**** Input material ****

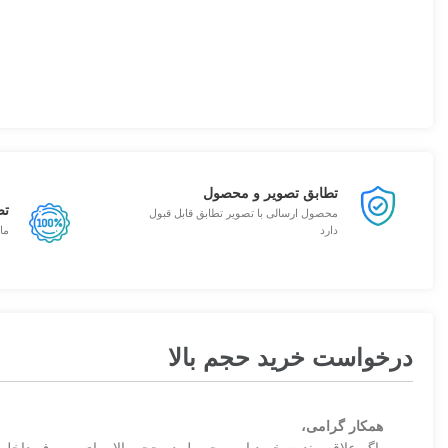
تطابق تصویر و محصول
تض
محصول ارسالی با تصویر تطابق قابل قبول
دارد
ما
درخواست خرید حجم بالا
همکار گرامی،
اگر علاقه مند به خرید این محصول در حجم بالا برای مصرف داخلی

****

Directions »
Count the lines in the records that contain the word "خرید", and give only that number.

Solution to this exercise »
2